Lots of “Fault bucket” type 0, 4, and 5 as well.
I have a strong suspicion the answer is going to be “Stop using Explorer Patcher”, which is quite frustrating. Thank you Micro$oft for dumbing down the user experience for everyone.
I wouldn’t pay anything for windows myself.
And if you are really truly tired of microsoft, then you should consider migrating to Linux. Dual booting is a good way to start.
No I didn’t, should have started there! The latest three issues are regarding this. Thanks for the pointer.
I don’t want to uninstall Explorer Patcher, because Win11 Explorer sucks and ThisIsWin11 isn’t free.
I’m not going to pirate my main OS, that’s a bit much.
I was maining Linux (Debian) when I first got my framework, but I’m not really a linux guy. Got tired of the many issues (mic and camera wouldn’t work at all, text was incredibly tiny because of the high-res screen, and the usual never-ending linux configuration hell).
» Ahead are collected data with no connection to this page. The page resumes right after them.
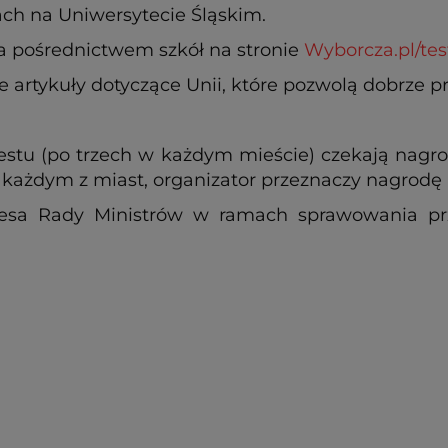
ach na Uniwersytecie Śląskim.
a pośrednictwem szkół na stronie
Wyborcza.pl/te
 artykuły dotyczące Unii, które pozwolą dobrze p
stu (po trzech w każdym mieście) czekają nagrod
 każdym z miast, organizator przeznaczy nagrodę p
ezesa Rady Ministrów w ramach sprawowania prz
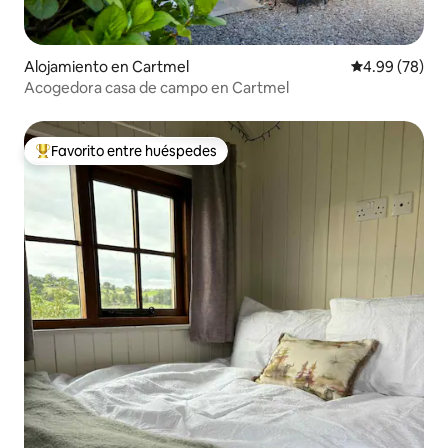
Alojamiento en Cartmel
Calificación p
4.99 (78)
Acogedora casa de campo en Cartmel
Favorito entre huéspedes
Favorito entre huéspedes preferido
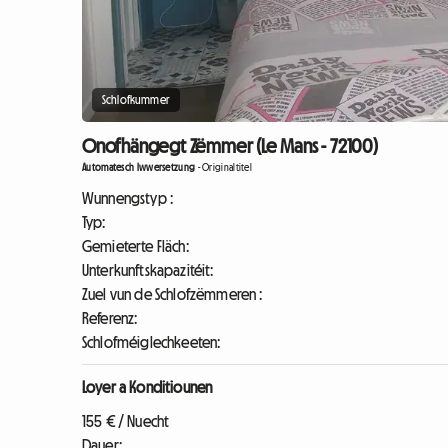
Schlofkummer
Onofhängegt Zëmmer (Le Mans - 72100)
Automatesch Iwwersetzung
-
Originaltitel
Wunnengstyp :
Typ:
Gemieterte Fläch:
Unterkunftskapazitéit:
Zuel vun de Schlofzëmmeren :
Referenz:
Schlofméiglechkeeten:
Loyer a Konditiounen
155 € / Nuecht
Dauer:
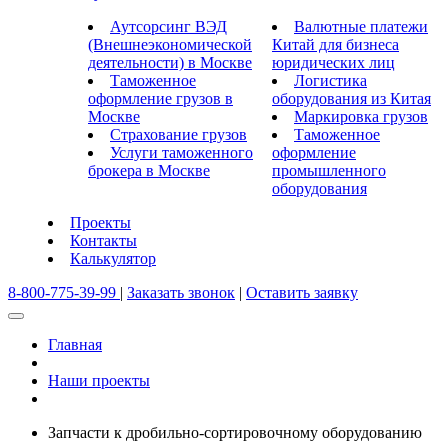
Аутсорсинг ВЭД
Валютные платежи
(Внешнеэкономической
Китай для бизнеса
деятельности) в Москве
юридических лиц
Таможенное
Логистика
оформление грузов в
оборудования из Китая
Москве
Маркировка грузов
Страхование грузов
Таможенное
Услуги таможенного
оформление
брокера в Москве
промышленного
оборудования
Проекты
Контакты
Калькулятор
8-800-775-39-99
|
Заказать звонок
|
Оставить заявку
Главная
Наши проекты
Запчасти к дробильно-сортировочному оборудованию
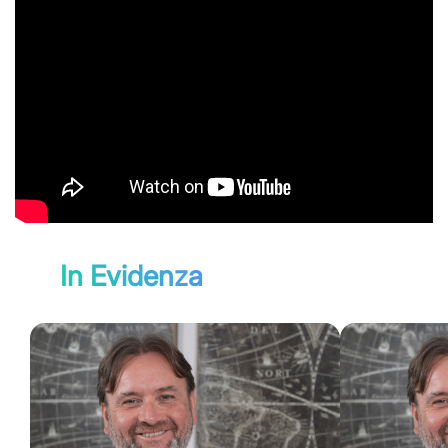
In Evidenza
I do have a 1TB expansion card on the way that I plan to put Debian for dual booting. You can’t boot Windows from USB and I didn’t want to split the drive. It will be nice to have a dedicated Linux development environment, but there are too many technical difficulties with the Framework hardware and far too many programs that aren’t compatible with Linux.
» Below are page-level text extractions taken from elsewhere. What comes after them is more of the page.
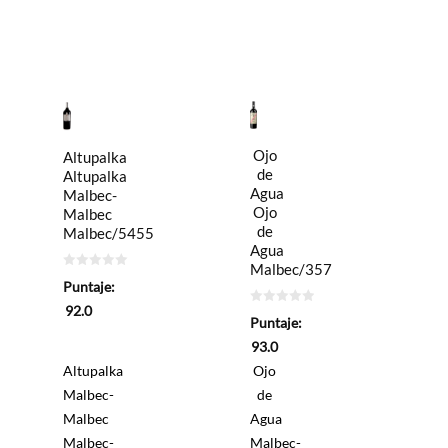
Ojo
Altupalka
de
Altupalka
Agua
Malbec-
Ojo
Malbec
de
Malbec/5455
Agua
Malbec/357
0
Puntaje:
de
5
92.0
0
Puntaje:
de
5
93.0
Altupalka
Ojo
Malbec-
de
Malbec
Agua
Malbec-
Malbec-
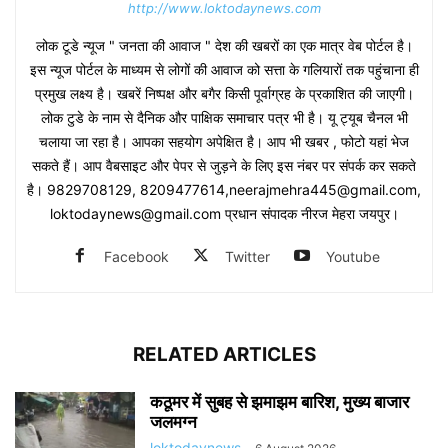
http://www.loktodaynews.com
लोक टूडे न्यूज " जनता की आवाज " देश की खबरों का एक मात्र वेब पोर्टल है।
इस न्यूज पोर्टल के माध्यम से लोगों की आवाज को सत्ता के गलियारों तक पहुंचाना ही
प्रमुख लक्ष्य है। खबरें निष्पक्ष और बगैर किसी पूर्वाग्रह के प्रकाशित की जाएगी।
लोक टुडे के नाम से दैनिक और पाक्षिक समाचार पत्र भी है। यू ट्यूब चैनल भी
चलाया जा रहा है। आपका सहयोग अपेक्षित है। आप भी खबर , फोटो यहां भेज
सकते हैं। आप वैबसाइट और पेपर से जुड़ने के लिए इस नंबर पर संपर्क कर सकते
है। 9829708129, 8209477614,neerajmehra445@gmail.com,
loktodaynews@gmail.com प्रधान संपादक नीरज मेहरा जयपुर।
Facebook
Twitter
Youtube
RELATED ARTICLES
कठूमर में सुबह से झमाझम बारिश, मुख्य बाजार
जलमग्न
loktodaynews
-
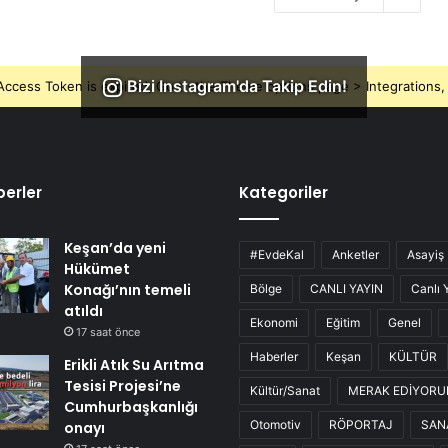
Bizi Instagram'da Takip Edin!
ccess Token is expired, Go to the Theme options page > Integrations, t
erler
Kategoriler
Keşan’da yeni
#EvdeKal
Anketler
Asayiş
Hükümet
Konağı’nın temeli
Bölge
CANLI YAYIN
Canlı 
atıldı
Ekonomi
Eğitim
Genel
17 saat önce
Haberler
Keşan
KÜLTÜR
Erikli Atık Su Arıtma
Tesisi Projesi’ne
Kültür/Sanat
MERAK EDİYOR
Cumhurbaşkanlığı
Otomotiv
RÖPORTAJ
SAN
onayı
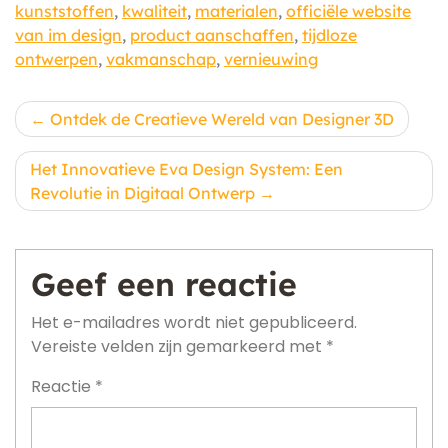
kunststoffen
,
kwaliteit
,
materialen
,
officiële website
van im design
,
product aanschaffen
,
tijdloze
ontwerpen
,
vakmanschap
,
vernieuwing
Berichtnavigatie
Ontdek de Creatieve Wereld van Designer 3D
Het Innovatieve Eva Design System: Een
Revolutie in Digitaal Ontwerp
Geef een reactie
Het e-mailadres wordt niet gepubliceerd.
Vereiste velden zijn gemarkeerd met
*
Reactie
*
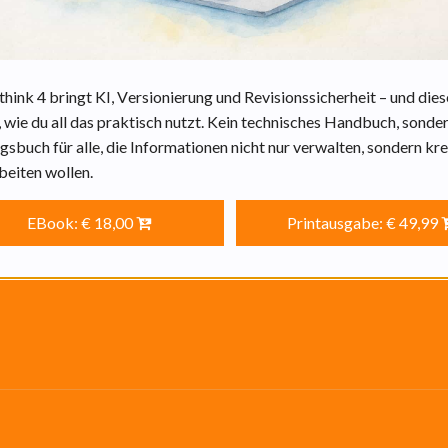
WEITERLESEN
nk 4 bringt KI, Versionierung und Revisionssicherheit – und die
r, wie du all das praktisch nutzt. Kein technisches Handbuch, sonder
gsbuch für alle, die Informationen nicht nur verwalten, sondern kre
Was?
beiten wollen.
sse mich seit 2007 mit
Ich schreibe Ebooks und leist
EBook: € 18,00
Printausgabe: € 49,99
m Informations- und
für DEVONthink & DEVONag
ntenmanagement.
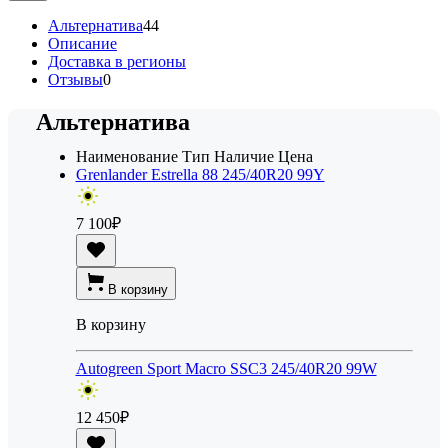
Альтернатива
44
Описание
Доставка в регионы
Отзывы
0
Альтернатива
Наименование
Тип
Наличие
Цена
Grenlander Estrella 88 245/40R20 99Y
7 100
₽
В корзину
В корзину
Autogreen Sport Macro SSC3 245/40R20 99W
12 450
₽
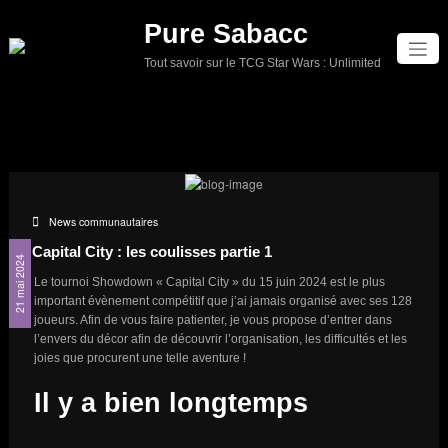
Aller
Pure Sabacc
au
contenu
Tout savoir sur le TCG Star Wars : Unlimited
News communautaires
Capital City : les coulisses partie 1
21 mai 2024
Le tournoi Showdown « Capital City » du 15 juin 2024 est le plus
important évènement compétitif que j’ai jamais organisé avec ses 128
joueurs. Afin de vous faire patienter, je vous propose d’entrer dans
l’envers du décor afin de découvrir l’organisation, les difficultés et les
joies que procurent une telle aventure !
Il y a bien longtemps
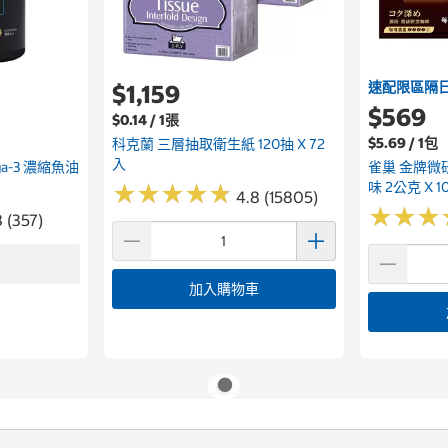
速配限區隔
$1,159
$569
$0.14 / 1張
$5.69 / 1包
科克蘭 三層抽取衛生紙 120抽 X 72
入
ega-3 濃縮魚油
雀巢 金牌微
味 2公克 X 1
★
★
★
★
★
★
★
★
★
★
4.8 (15805)
★
★
★
★
★
★
8 (357)
加入購物車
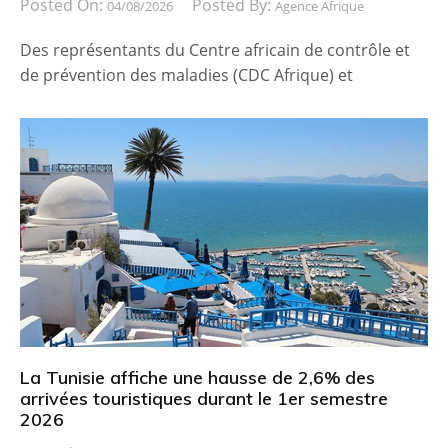
Posted On:
Posted By:
04/08/2026
Agence Afrique
Des représentants du Centre africain de contrôle et
de prévention des maladies (CDC Afrique) et
La Tunisie affiche une hausse de 2,6% des
arrivées touristiques durant le 1er semestre
2026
Thanks again for your help! This issue is resolved and in the future I’ll start with the more relevant support forum.
FYI, I’ve been using Fedora since I bought my framework laptop (Intel 12th gen). Everything works fine out of the box (mic, camera, fingerprint sensor, ambient light sensor,…). I’ve upgraded through 3 versions of Fedora (36, 37, 38) since then.
For the resolution problem, I’m using GNOME fractional scaling. It’s a bit buggy on Fedora 36 (GNOME 42) but with the current GNOME 44, I see no problem at all.
I still keep my old windows 10 installation for playing games (because eGPU on linux is kinda sucks). I don’t bother upgrade to windows 11 because windows 11 is a lie. My windows installation is stored in an external nvme drive and connected to the laptop using a “nvme to USB 3” enclosure. You may have to enable nvme drive on boot manually, but after that, it work flawlessly.
Thanks for the insight, I will try Fedora out first with my expansion card! Would love to have all of the hardware features working out of the box without too much fiddling.
Windows 11 is little more than a reskin but at least support for it should last longer than Win10. I hope.
I did attempt to boot my Framework from a USB->NVME enclosure but wasn’t able to. I can’t recall if that was due to keying on the pre-existing installation, or some hardware incompatibilities - I don’t have the enclosure on me right now.
At any rate, frustrations with MicroSoft aside, I’ve heard the adage “Linux is only free if you don’t value your time” and I’d have to agree. Despite using it since high school it hasn’t gotten any easier. I don’t make the OSs, I just use them. But I’ll be glad to have the dual-boot option for certain types of development e.g. for Raspberry Pi.
This really depends on which chip they used on the connector. There are only 2 possible chips, while the cheap one is very unreliable and has less features the more expensive one should not have issues like that.
I know because I bought a connector with a cheap chip that gave me usb 2.0 speeds on a NVME! Yep, got 20MB/s instead of 1GB/s (top of the line).